Réaction d’un acteur

Tout en saluant l’appel à la concertation de la Fédération belge de l’Industrie alimentaire (FEVIA), la Mutualité socialiste Solidaris estime que ses efforts ne vont pas assez vite et pas assez loin en ce qui concerne la reformulation des produits et en matière d’étiquetage.

Une alimentation de qualité passe par une information claire et honnête

La FEVIA est en faveur du système des GDA (‘Guideline Daily Amounts’ ou en français ‘Repères nutritionnels journaliers’) qui évite l’utilisation d’un code couleur (rouge pour les produits à haute teneur en sel et vert pour ceux qui en comptent moins par exemple) pour avertir le consommateur de la teneur en sucre, graisse et sel notamment. L’industrie avance des raisons économiques et invoque la responsabilisation des consommateurs. En cela, elle ne joue pas le jeu d’une information claire et honnête en regard par exemple des portions de référence qui servent à exprimer les repères nutritionnels journaliers. Il suffit de voir les portions de céréales prises comme référence (30 g) qui sont largement en deçà de ce qui est consommé lors d’un petit déjeuner.

De plus, l’alimentation est un domaine très marqué par les inégalités sociales, qu’il convient de prendre en compte quand on désire faire évoluer les habitudes de consommation. Pour Solidaris, la seule information ou bonne volonté du consommateur ne suffit pas à modifier des comportements alimentaires qui se sont installés durant plusieurs décennies sur base d’une offre alimentaire agroindustrielle. Tous les acteurs doivent prendre leurs responsabilités face au phénomène de la malbouffe en Belgique.

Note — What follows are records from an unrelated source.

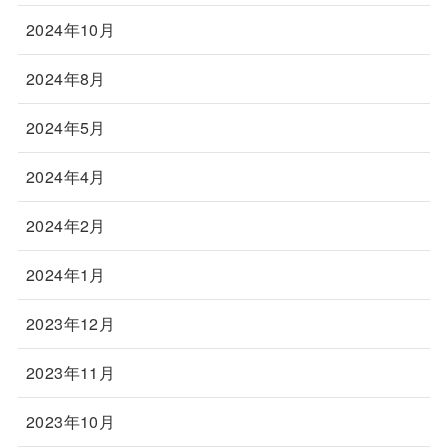
2024年10月
2024年8月
2024年5月
2024年4月
2024年2月
2024年1月
2023年12月
2023年11月
2023年10月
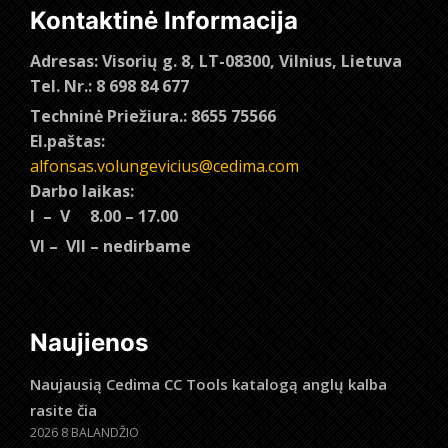
Kontaktinė Informacija
Adresas: Visorių g. 8, LT-08300, Vilnius, Lietuva
Tel. Nr.: 8 698 84 677
Techninė Priežiura.: 8655 75566
El.paštas:
alfonsas.volungevicius@cedima.com
Darbo laikas:
I – V 8.00 – 17.00
VI – VII – nedirbame
Naujienos
Naujausią Cedima CC Tools katalogą anglų kalba
rasite čia
2026 8 BALANDŽIO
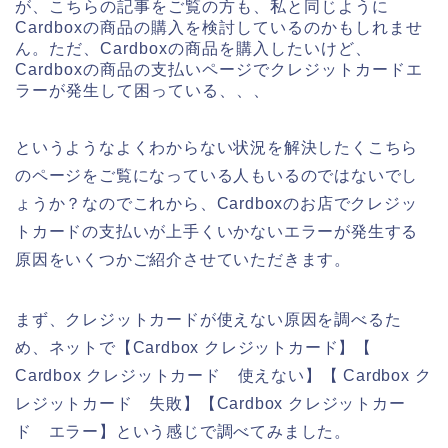
が、こちらの記事をご覧の方も、私と同じように
Cardboxの商品の購入を検討しているのかもしれませ
ん。ただ、Cardboxの商品を購入したいけど、
Cardboxの商品の支払いページでクレジットカードエ
ラーが発生して困っている、、、
というようなよくわからない状況を解決したくこちら
のページをご覧になっている人もいるのではないでし
ょうか？なのでこれから、Cardboxのお店でクレジッ
トカードの支払いが上手くいかないエラーが発生する
原因をいくつかご紹介させていただきます。
まず、クレジットカードが使えない原因を調べるた
め、ネットで【Cardbox クレジットカード】【
Cardbox クレジットカード 使えない】【 Cardbox ク
レジットカード 失敗】【Cardbox クレジットカー
ド エラー】という感じで調べてみました。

Afin de débattre de ces questions, Solidaris a développé récemment une plateforme sur le site www.alimentationdequalite.be. Tous les acteurs ne manqueront pas d’y être conviés, au premier rang desquels l’industrie alimentaire. Cette concertation a pour objectif de constituer un embryon de Conseil de l’alimentation rassemblant tous les acteurs du système alimentaire, des producteurs aux consommateurs en passant par les représentants de la santé, du social ou encore de l’environnement. Un tel Conseil fait malheureusement encore défaut dans notre pays.